Scaling Bitcoin to Meet Customer Demand
In Ver’s opinion, the current 1 megabyte block size limit is preventing further adoption of Bitcoin as a digital cash system. “As someone who has 15 years of experience scaling enterprise networks before my involvement in Bitcoin, there is no doubt in my mind that the network can handle significantly larger than 2 megabytes blocks today,” he stated.
In fact, in the aforementioned interview on The Bitcoin Game, Ver claimed a block size limit of 20, 30, 40, or even 50 megabytes may be fine. A key clarification on this statement is that Ver does not believe excess block size would be used right away. “If the maximum block size today was set at 50 megabytes, the blocks wouldn’t be 50 megabytes,” he said. “The blocks would probably be about a megabyte-and-a-half — maybe two megabytes.”
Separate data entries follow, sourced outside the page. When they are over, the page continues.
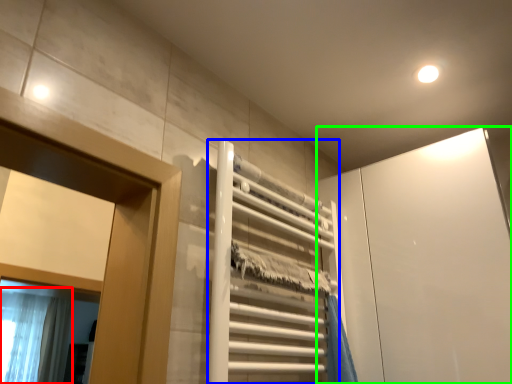 Question: Which is farther away from shower curtain (highlighted by a red box)? elevator (highlighted by a blue box) or screen door (highlighted by a green box)?

Choices:
 (A) elevator
 (B) screen door

Answer: (B) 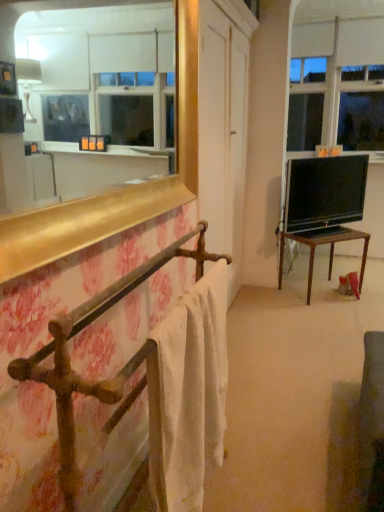 Question: Considering the positions of point (291, 196) and point (319, 46), is point (291, 196) closer or farther from the camera than point (319, 46)?

Choices:
 (A) closer
 (B) farther

Answer: (A)

Question: Looking at the image, does black glossy tv at right seem bigger or smaller compared to transparent glass window at upper right?

Choices:
 (A) big
 (B) small

Answer: (B)

Question: Which object is the closest to the wooden table at right?

Choices:
 (A) rusty metal towel rack at left
 (B) white cotton towel at left
 (C) black glossy tv at right
 (D) transparent glass window at upper right

Answer: (C)

Question: Which is nearer to the transparent glass window at upper right?

Choices:
 (A) wooden table at right
 (B) white cotton towel at left
 (C) black glossy tv at right
 (D) rusty metal towel rack at left

Answer: (C) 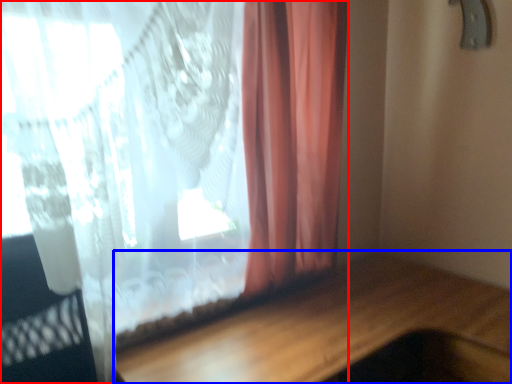 Question: Among these objects, which one is nearest to the camera, curtain (highlighted by a red box) or table (highlighted by a blue box)?

Choices:
 (A) curtain
 (B) table

Answer: (B) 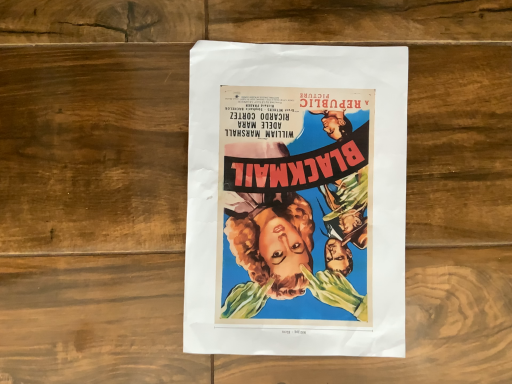 Identify the location of free point above vibrant paper poster at center (from a real-world perspective). This screenshot has width=512, height=384. (306, 195). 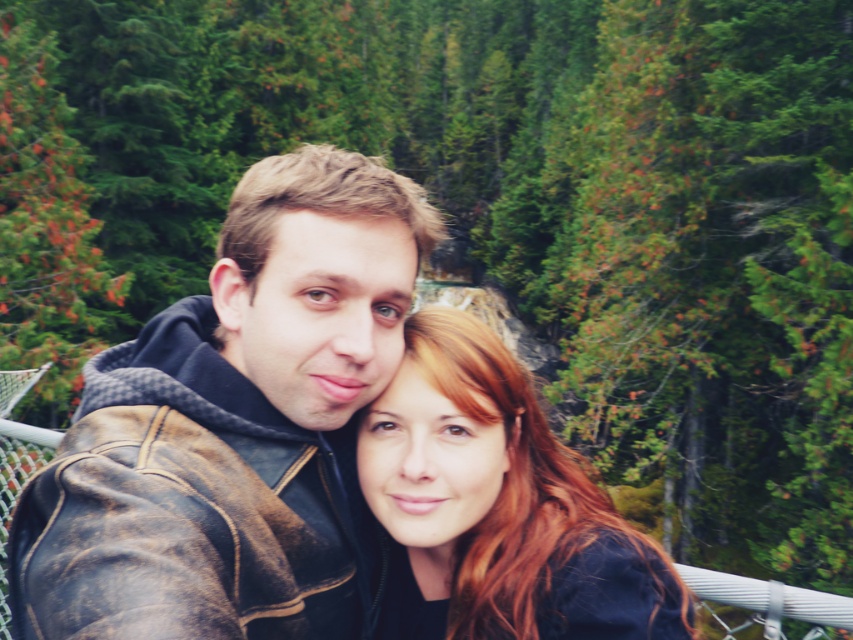 Between point (161, 468) and point (489, 372), which one is positioned behind?

The point (489, 372) is more distant.

Is point (282, 269) positioned behind point (498, 422)?

No, it is in front of (498, 422).

At what (x,y) coordinates should I click in order to perform the action: click on brown leather jacket at center. Please return your answer as a coordinate pair (x, y). Looking at the image, I should click on (234, 428). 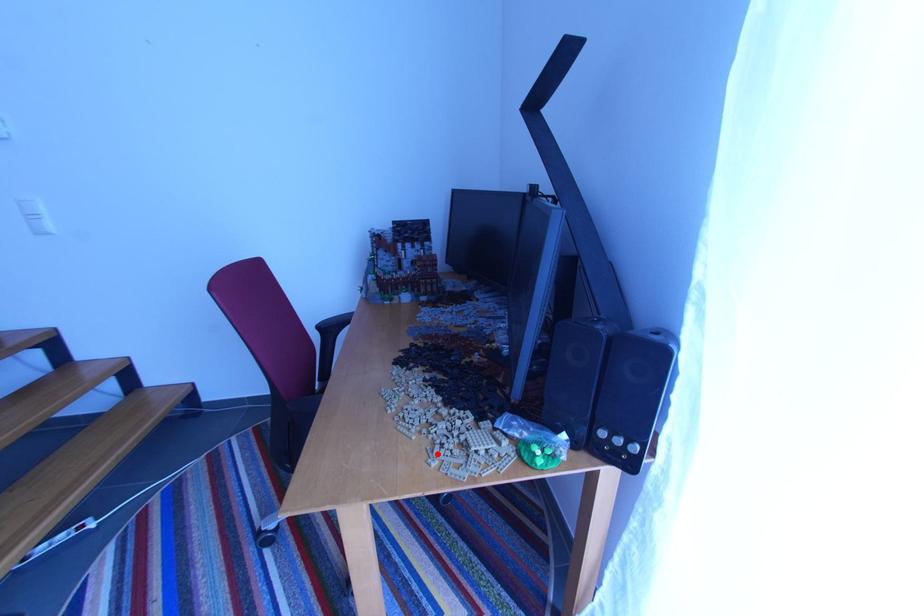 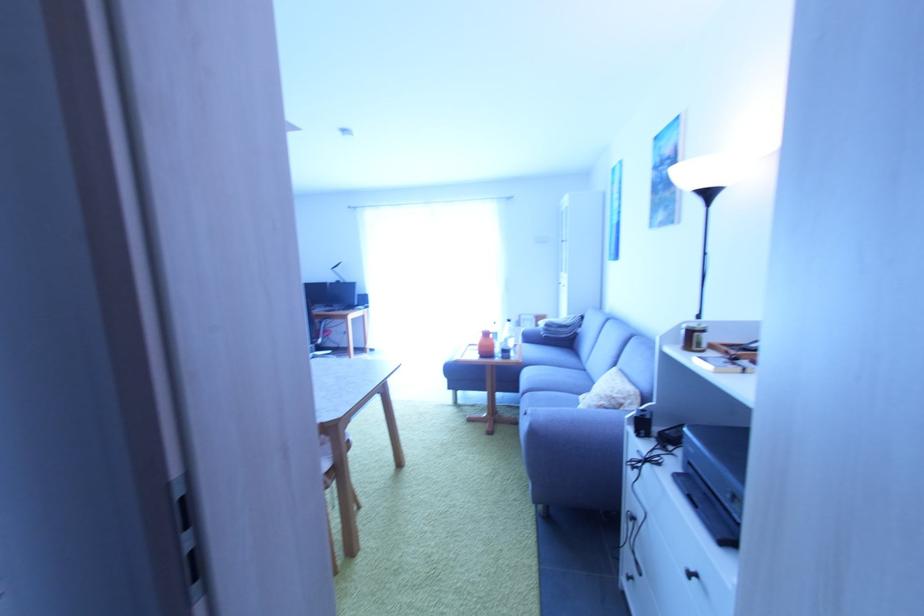 Question: I am providing you with two images of the same scene from different viewpoints. A red point is marked on the first image. Can you still see the location of the red point in image 2?

Choices:
 (A) Yes
 (B) No

Answer: (B) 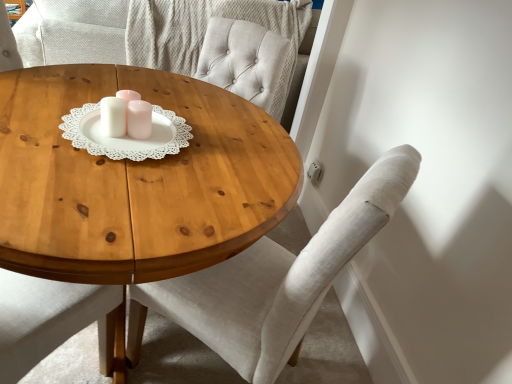 The width and height of the screenshot is (512, 384). Identify the location of free location above wooden coffee table at center (from a real-world perspective). (158, 135). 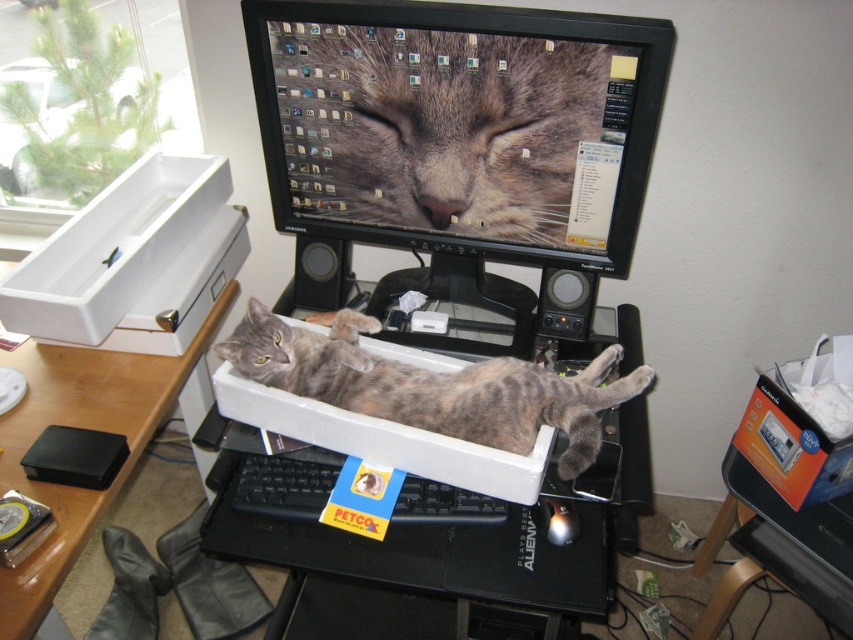 Question: Which point is closer to the camera?

Choices:
 (A) (759, 433)
 (B) (450, 500)
 (C) (45, 596)
 (D) (550, 250)

Answer: (C)

Question: Can you confirm if white plastic box at left is smaller than gray fur cat at center?

Choices:
 (A) no
 (B) yes

Answer: (A)

Question: Can you confirm if white plastic box at left is smaller than gray fur cat at center?

Choices:
 (A) yes
 (B) no

Answer: (B)

Question: Among these points, which one is farthest from the camera?

Choices:
 (A) (329, 465)
 (B) (535, 380)

Answer: (A)

Question: Estimate the real-world distances between objects in this image. Which object is closer to the black glossy monitor at upper center?

Choices:
 (A) orange cardboard box at lower right
 (B) black plastic keyboard at center
 (C) matte black monitor at center

Answer: (C)

Question: From the image, what is the correct spatial relationship of black glossy monitor at upper center in relation to wooden table at lower left?

Choices:
 (A) below
 (B) above

Answer: (B)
In his comments to Bitcoin Magazine, Ver took this point further. “If there was no limit on the block size at all today, most blocks would likely be somewhere between 1.2 megabytes and 3 megabytes at the moment.”
In the past, Bitcoin Core contributors, such as Blockstream’s Mark Friedenbach, have argued that miners with better connections have an incentive to create bigger blocks. A miner could potentially stuff blocks full of transactions in order to gain a competitive advantage over their peers.
The key for Ver is to allow Bitcoin to scale in tandem with customer demand. He does not want to see potential users move away from Bitcoin due to its “lack of scalability today.”
“Sadly this is already happening on a large scale,” said Ver. “But the current [Bitcoin Core] development team doesn’t seem to realize this or care. Some of them were even openly advocating that people use credit cards instead of Bitcoin at a local Silicon Valley Meetup earlier this year.”
“I feel disturbed that some would consider it traitorous to mention that there exist systems other than Bitcoin that solve problems that Bitcoin doesn’t,” said LedgerX Bitcoin developer and Bitcoin Core contributor Bryan Bishop when asked to comment on Ver’s reaction to the views expressed at Silicon Valley Meetup.
To some, the idea of using a decentralized system, such as Bitcoin, to buy a morning coffee at Starbucks doesn’t make much sense. There are tradeoffs when switching between centralized payment providers, such as Visa or Mastercard, and Bitcoin, and it’s unclear if there is much point to paying for a morning coffee on a system where the main value proposition is censorship resistance.
In 2013, there was a belief in the Bitcoin community that the average person would soon make all of their purchases via the peer-to-peer digital cash system, but the reality is — at least up to this point — that normal people don’t seem to have any desire to use Bitcoin for everyday purchases. Last year, Blockchain Capital Managing Partner Brock Pierce noted consumer adoption of Bitcoin could be a five– to twenty-year process.
Due to the 10-minute confirmation time associated with Bitcoin blocks, some say that the peer-to-peer digital cash system is not suitable for purchases at brick-and-mortar stores. The Bitcoin Core scaling roadmap includes layer-2 solutions, such as the Lightning Network, which allow for essentially instant confirmations at little to no cost. Others see zero-confirmation transactions as useful for physical retail stores, but these unconfirmed transactions also come with risks.
There are potential risks with the Lightning Network as well, but these risks can be mitigated via Maxwell’s timestop proposal, which is outlined in an updated version of the Lightning Network white paper.
In his final remarks, Ver made his long-term goals for bitcoin clear. “I’m interested in building a currency to rival the Dollar, the Euro, and the Yen,” he said. “Bitcoin will need to scale via many different ways in order to accomplish that.”